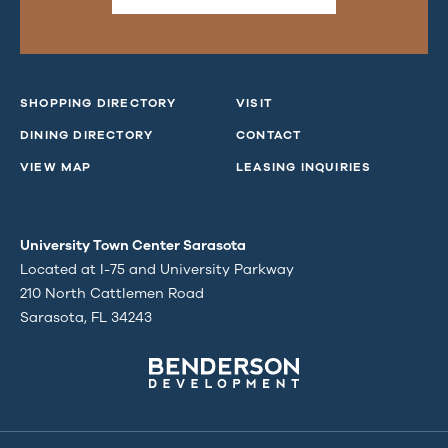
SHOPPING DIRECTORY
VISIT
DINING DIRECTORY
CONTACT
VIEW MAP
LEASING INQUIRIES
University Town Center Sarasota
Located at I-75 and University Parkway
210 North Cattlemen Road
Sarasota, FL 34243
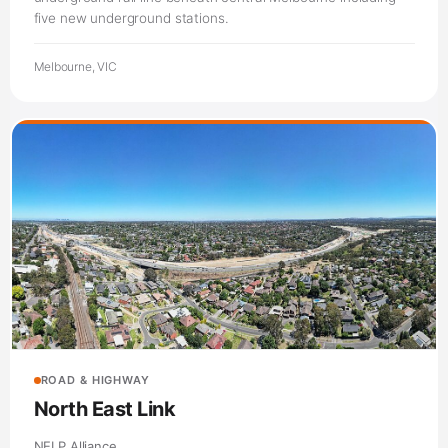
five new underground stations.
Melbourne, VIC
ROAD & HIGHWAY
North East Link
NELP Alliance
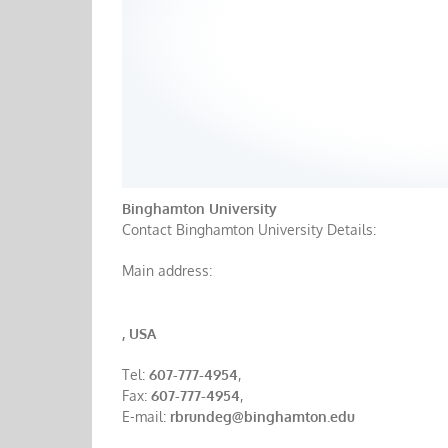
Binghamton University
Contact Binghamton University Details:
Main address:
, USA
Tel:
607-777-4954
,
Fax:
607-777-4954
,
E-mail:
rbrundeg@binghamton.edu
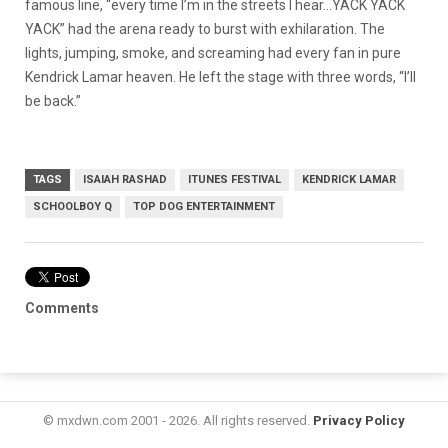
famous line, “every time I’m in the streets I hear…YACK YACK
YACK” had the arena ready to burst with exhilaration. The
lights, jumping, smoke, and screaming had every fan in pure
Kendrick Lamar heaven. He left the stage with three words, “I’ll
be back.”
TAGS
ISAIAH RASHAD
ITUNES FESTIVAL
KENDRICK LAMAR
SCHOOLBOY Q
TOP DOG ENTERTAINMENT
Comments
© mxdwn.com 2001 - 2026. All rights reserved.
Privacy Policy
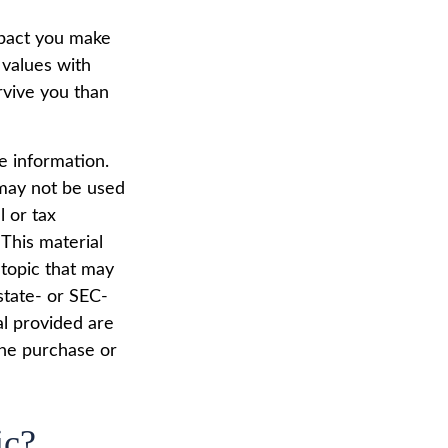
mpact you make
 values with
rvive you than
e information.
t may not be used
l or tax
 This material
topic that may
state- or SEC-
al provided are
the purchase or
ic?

...

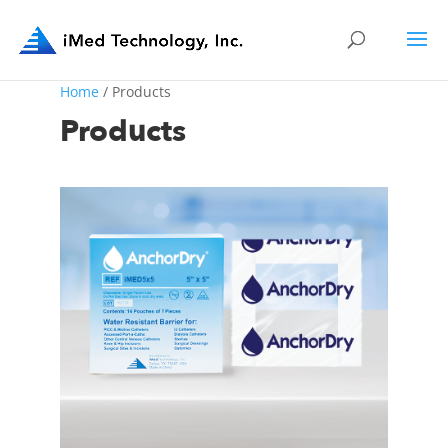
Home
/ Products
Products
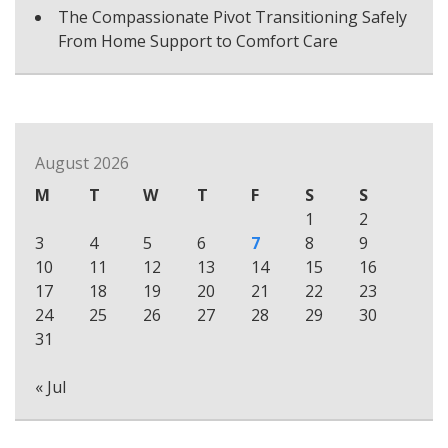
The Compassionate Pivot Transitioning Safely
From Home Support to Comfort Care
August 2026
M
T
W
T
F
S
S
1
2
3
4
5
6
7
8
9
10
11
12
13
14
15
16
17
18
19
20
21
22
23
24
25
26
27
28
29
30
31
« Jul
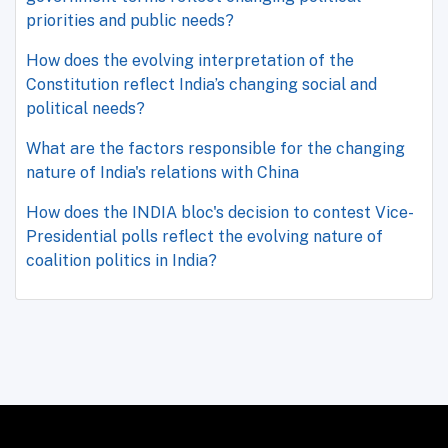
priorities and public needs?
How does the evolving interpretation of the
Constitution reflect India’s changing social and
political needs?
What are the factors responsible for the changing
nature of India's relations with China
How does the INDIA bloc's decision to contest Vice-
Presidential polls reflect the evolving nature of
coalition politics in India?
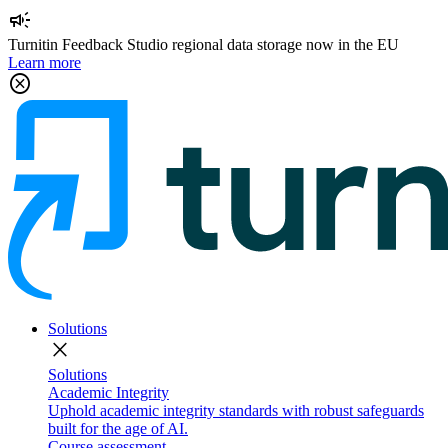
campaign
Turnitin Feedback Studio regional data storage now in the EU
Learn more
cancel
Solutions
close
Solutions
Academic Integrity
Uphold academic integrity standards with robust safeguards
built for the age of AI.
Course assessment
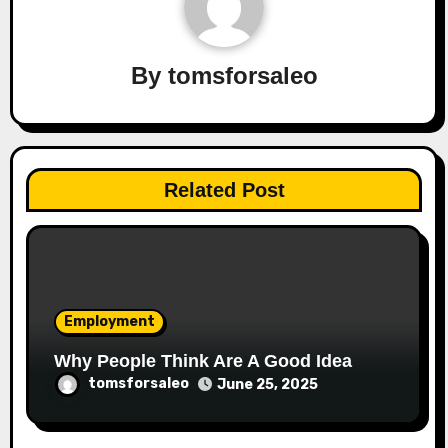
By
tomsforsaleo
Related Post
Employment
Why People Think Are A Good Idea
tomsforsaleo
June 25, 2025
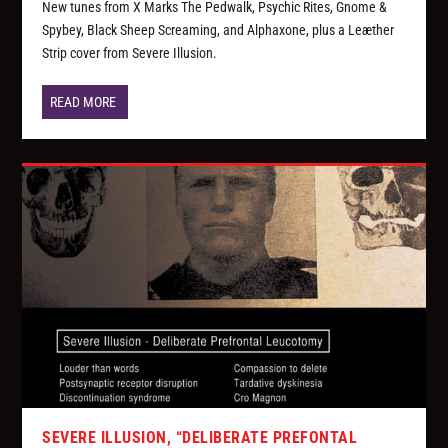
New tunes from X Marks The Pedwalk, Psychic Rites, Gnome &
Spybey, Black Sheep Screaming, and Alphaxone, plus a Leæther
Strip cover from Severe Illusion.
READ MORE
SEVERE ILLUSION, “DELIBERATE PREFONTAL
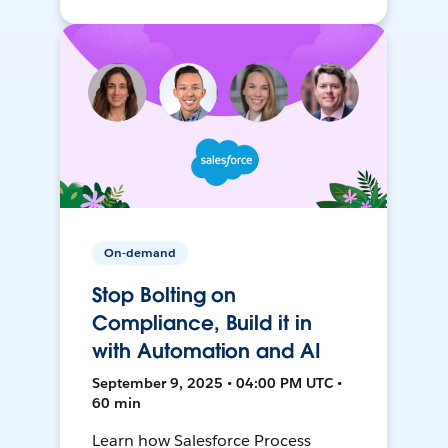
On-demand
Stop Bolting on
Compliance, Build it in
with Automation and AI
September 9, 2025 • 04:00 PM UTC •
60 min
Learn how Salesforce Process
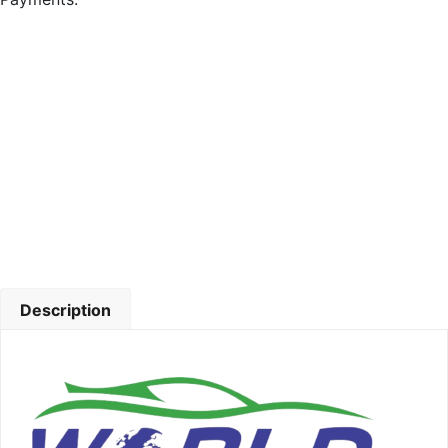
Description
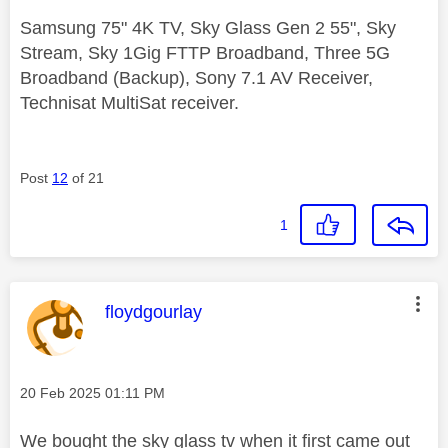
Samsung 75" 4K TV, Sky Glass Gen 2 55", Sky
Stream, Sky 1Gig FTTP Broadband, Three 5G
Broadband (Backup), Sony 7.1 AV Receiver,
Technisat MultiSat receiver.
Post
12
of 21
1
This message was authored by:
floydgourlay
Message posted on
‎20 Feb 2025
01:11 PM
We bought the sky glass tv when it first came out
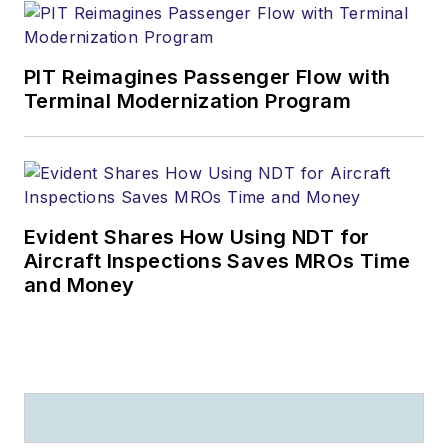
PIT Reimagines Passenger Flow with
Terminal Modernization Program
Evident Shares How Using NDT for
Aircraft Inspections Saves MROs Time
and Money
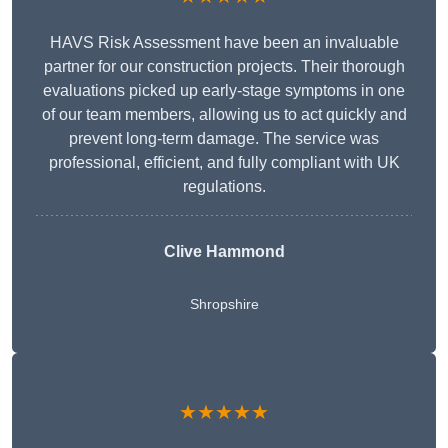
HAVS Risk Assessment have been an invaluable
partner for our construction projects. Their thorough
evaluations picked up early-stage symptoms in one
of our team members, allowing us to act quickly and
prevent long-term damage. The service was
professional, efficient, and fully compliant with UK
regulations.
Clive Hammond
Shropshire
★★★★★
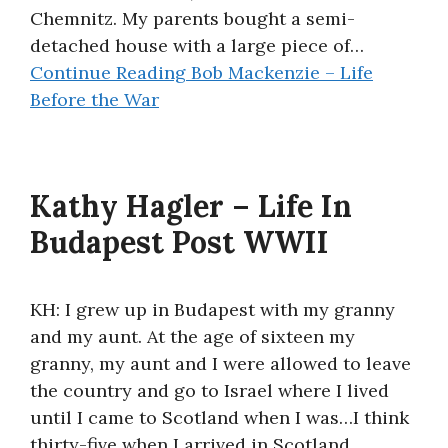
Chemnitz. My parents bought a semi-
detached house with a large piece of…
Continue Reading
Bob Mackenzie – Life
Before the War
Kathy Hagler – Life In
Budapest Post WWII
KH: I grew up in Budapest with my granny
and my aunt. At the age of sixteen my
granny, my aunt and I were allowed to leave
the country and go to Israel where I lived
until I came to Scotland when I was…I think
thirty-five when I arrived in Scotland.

**Exercise brief:** Wherever the word "stage" appears in the data, return the whole line.

**Exercise solution:**
Kendrick Lamar heaven. He left the stage with three words, “I’ll
evaluations picked up early-stage symptoms in one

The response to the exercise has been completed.